**** SOURCE RECORDS

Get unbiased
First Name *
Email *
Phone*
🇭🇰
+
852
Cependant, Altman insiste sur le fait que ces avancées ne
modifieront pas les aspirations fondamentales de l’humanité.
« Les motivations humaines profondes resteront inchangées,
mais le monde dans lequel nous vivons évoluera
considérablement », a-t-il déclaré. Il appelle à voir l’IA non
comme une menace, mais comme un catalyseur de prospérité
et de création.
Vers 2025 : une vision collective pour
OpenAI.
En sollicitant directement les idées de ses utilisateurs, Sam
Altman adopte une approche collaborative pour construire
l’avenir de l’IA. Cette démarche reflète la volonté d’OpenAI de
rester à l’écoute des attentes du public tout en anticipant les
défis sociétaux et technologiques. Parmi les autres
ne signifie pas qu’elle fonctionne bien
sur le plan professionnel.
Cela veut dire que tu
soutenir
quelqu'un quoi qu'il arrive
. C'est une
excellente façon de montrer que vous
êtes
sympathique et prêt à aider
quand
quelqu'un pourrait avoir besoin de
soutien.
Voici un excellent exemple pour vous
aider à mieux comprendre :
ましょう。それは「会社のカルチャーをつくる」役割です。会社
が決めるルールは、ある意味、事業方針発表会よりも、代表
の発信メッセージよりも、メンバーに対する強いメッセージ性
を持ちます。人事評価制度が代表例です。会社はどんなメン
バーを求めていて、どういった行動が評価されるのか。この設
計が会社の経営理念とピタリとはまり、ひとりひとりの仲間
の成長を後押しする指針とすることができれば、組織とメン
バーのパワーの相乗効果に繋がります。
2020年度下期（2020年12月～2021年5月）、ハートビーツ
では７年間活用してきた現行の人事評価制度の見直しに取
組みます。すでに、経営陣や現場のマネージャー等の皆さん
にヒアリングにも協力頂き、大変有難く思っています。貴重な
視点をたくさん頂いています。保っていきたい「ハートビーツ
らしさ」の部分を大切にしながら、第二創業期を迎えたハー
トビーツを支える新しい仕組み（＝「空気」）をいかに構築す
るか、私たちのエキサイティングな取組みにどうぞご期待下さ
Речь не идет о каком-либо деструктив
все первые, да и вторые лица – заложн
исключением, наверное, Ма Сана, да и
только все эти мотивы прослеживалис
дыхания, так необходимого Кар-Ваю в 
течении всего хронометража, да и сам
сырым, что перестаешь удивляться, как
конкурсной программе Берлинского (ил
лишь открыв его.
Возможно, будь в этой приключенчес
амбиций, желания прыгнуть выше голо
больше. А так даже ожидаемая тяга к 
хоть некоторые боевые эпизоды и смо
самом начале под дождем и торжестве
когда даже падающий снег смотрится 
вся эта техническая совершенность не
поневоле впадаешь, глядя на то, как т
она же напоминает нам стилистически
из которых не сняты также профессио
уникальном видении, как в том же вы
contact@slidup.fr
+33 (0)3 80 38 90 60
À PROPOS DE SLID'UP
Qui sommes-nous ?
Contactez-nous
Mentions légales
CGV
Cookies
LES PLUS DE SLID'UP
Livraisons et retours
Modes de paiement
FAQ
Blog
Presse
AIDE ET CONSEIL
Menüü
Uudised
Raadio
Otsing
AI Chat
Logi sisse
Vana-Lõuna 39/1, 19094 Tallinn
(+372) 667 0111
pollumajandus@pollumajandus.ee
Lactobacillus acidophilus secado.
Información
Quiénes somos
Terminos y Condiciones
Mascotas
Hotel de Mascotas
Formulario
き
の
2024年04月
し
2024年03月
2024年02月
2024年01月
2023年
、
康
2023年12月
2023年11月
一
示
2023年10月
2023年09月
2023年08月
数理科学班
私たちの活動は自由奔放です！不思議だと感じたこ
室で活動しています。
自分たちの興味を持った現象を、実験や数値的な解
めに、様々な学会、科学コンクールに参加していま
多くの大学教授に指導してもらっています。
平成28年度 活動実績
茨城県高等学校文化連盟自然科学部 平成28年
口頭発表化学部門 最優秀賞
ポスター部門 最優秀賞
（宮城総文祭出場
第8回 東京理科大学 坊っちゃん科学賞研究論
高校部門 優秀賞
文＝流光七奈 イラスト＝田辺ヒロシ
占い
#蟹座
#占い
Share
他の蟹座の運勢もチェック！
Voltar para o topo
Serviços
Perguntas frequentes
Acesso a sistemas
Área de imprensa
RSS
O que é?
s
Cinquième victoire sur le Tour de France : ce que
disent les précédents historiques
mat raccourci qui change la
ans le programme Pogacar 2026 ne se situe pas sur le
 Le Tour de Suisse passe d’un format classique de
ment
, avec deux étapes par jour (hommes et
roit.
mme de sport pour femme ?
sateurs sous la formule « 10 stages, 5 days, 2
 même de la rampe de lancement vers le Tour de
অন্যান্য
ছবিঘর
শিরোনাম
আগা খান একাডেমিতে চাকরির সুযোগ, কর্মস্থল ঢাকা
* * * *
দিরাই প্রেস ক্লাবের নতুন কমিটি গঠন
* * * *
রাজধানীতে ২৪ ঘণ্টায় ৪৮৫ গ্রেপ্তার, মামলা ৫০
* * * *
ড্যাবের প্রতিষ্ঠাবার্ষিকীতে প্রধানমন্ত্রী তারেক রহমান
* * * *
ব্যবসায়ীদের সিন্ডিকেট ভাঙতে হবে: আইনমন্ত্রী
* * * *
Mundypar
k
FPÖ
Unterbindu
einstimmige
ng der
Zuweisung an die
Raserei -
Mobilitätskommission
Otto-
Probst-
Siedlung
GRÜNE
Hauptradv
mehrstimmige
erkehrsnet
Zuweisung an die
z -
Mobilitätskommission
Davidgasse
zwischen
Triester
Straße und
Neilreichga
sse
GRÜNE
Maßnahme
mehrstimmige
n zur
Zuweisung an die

********

All of the material should be set down exactly as it reads.

Get unbiased
First Name *
Email *
Phone*
🇭🇰
+
852
Cependant, Altman insiste sur le fait que ces avancées ne
modifieront pas les aspirations fondamentales de l’humanité.
« Les motivations humaines profondes resteront inchangées,
mais le monde dans lequel nous vivons évoluera
considérablement », a-t-il déclaré. Il appelle à voir l’IA non
comme une menace, mais comme un catalyseur de prospérité
et de création.
Vers 2025 : une vision collective pour
OpenAI.
En sollicitant directement les idées de ses utilisateurs, Sam
Altman adopte une approche collaborative pour construire
l’avenir de l’IA. Cette démarche reflète la volonté d’OpenAI de
rester à l’écoute des attentes du public tout en anticipant les
défis sociétaux et technologiques. Parmi les autres
ne signifie pas qu’elle fonctionne bien
sur le plan professionnel.
Cela veut dire que tu
soutenir
quelqu'un quoi qu'il arrive
. C'est une
excellente façon de montrer que vous
êtes
sympathique et prêt à aider
quand
quelqu'un pourrait avoir besoin de
soutien.
Voici un excellent exemple pour vous
aider à mieux comprendre :
ましょう。それは「会社のカルチャーをつくる」役割です。会社
が決めるルールは、ある意味、事業方針発表会よりも、代表
の発信メッセージよりも、メンバーに対する強いメッセージ性
を持ちます。人事評価制度が代表例です。会社はどんなメン
バーを求めていて、どういった行動が評価されるのか。この設
計が会社の経営理念とピタリとはまり、ひとりひとりの仲間
の成長を後押しする指針とすることができれば、組織とメン
バーのパワーの相乗効果に繋がります。
2020年度下期（2020年12月～2021年5月）、ハートビーツ
では７年間活用してきた現行の人事評価制度の見直しに取
組みます。すでに、経営陣や現場のマネージャー等の皆さん
にヒアリングにも協力頂き、大変有難く思っています。貴重な
視点をたくさん頂いています。保っていきたい「ハートビーツ
らしさ」の部分を大切にしながら、第二創業期を迎えたハー
トビーツを支える新しい仕組み（＝「空気」）をいかに構築す
るか、私たちのエキサイティングな取組みにどうぞご期待下さ
Речь не идет о каком-либо деструктив
все первые, да и вторые лица – заложн
исключением, наверное, Ма Сана, да и
только все эти мотивы прослеживалис
дыхания, так необходимого Кар-Ваю в 
течении всего хронометража, да и сам
сырым, что перестаешь удивляться, как
конкурсной программе Берлинского (ил
лишь открыв его.
Возможно, будь в этой приключенчес
амбиций, желания прыгнуть выше голо
больше. А так даже ожидаемая тяга к 
хоть некоторые боевые эпизоды и смо
самом начале под дождем и торжестве
когда даже падающий снег смотрится 
вся эта техническая совершенность не
поневоле впадаешь, глядя на то, как т
она же напоминает нам стилистически
из которых не сняты также профессио
уникальном видении, как в том же вы
contact@slidup.fr
+33 (0)3 80 38 90 60
À PROPOS DE SLID'UP
Qui sommes-nous ?
Contactez-nous
Mentions légales
CGV
Cookies
LES PLUS DE SLID'UP
Livraisons et retours
Modes de paiement
FAQ
Blog
Presse
AIDE ET CONSEIL
Menüü
Uudised
Raadio
Otsing
AI Chat
Logi sisse
Vana-Lõuna 39/1, 19094 Tallinn
(+372) 667 0111
pollumajandus@pollumajandus.ee
Lactobacillus acidophilus secado.
Información
Quiénes somos
Terminos y Condiciones
Mascotas
Hotel de Mascotas
Formulario
き
の
2024年04月
し
2024年03月
2024年02月
2024年01月
2023年
、
康
2023年12月
2023年11月
一
示
2023年10月
2023年09月
2023年08月
数理科学班
私たちの活動は自由奔放です！不思議だと感じたこ
室で活動しています。
自分たちの興味を持った現象を、実験や数値的な解
めに、様々な学会、科学コンクールに参加していま
多くの大学教授に指導してもらっています。
平成28年度 活動実績
茨城県高等学校文化連盟自然科学部 平成28年
口頭発表化学部門 最優秀賞
ポスター部門 最優秀賞
（宮城総文祭出場
第8回 東京理科大学 坊っちゃん科学賞研究論
高校部門 優秀賞
文＝流光七奈 イラスト＝田辺ヒロシ
占い
#蟹座
#占い
Share
他の蟹座の運勢もチェック！
Voltar para o topo
Serviços
Perguntas frequentes
Acesso a sistemas
Área de imprensa
RSS
O que é?
s
Cinquième victoire sur le Tour de France : ce que
disent les précédents historiques
mat raccourci qui change la
ans le programme Pogacar 2026 ne se situe pas sur le
 Le Tour de Suisse passe d’un format classique de
ment
, avec deux étapes par jour (hommes et
roit.
mme de sport pour femme ?
sateurs sous la formule « 10 stages, 5 days, 2
 même de la rampe de lancement vers le Tour de
অন্যান্য
ছবিঘর
শিরোনাম
আগা খান একাডেমিতে চাকরির সুযোগ, কর্মস্থল ঢাকা
* * * *
দিরাই প্রেস ক্লাবের নতুন কমিটি গঠন
* * * *
রাজধানীতে ২৪ ঘণ্টায় ৪৮৫ গ্রেপ্তার, মামলা ৫০
* * * *
ড্যাবের প্রতিষ্ঠাবার্ষিকীতে প্রধানমন্ত্রী তারেক রহমান
* * * *
ব্যবসায়ীদের সিন্ডিকেট ভাঙতে হবে: আইনমন্ত্রী
* * * *
Mundypar
k
FPÖ
Unterbindu
einstimmige
ng der
Zuweisung an die
Raserei -
Mobilitätskommission
Otto-
Probst-
Siedlung
GRÜNE
Hauptradv
mehrstimmige
erkehrsnet
Zuweisung an die
z -
Mobilitätskommission
Davidgasse
zwischen
Triester
Straße und
Neilreichga
sse
GRÜNE
Maßnahme
mehrstimmige
n zur
Zuweisung an die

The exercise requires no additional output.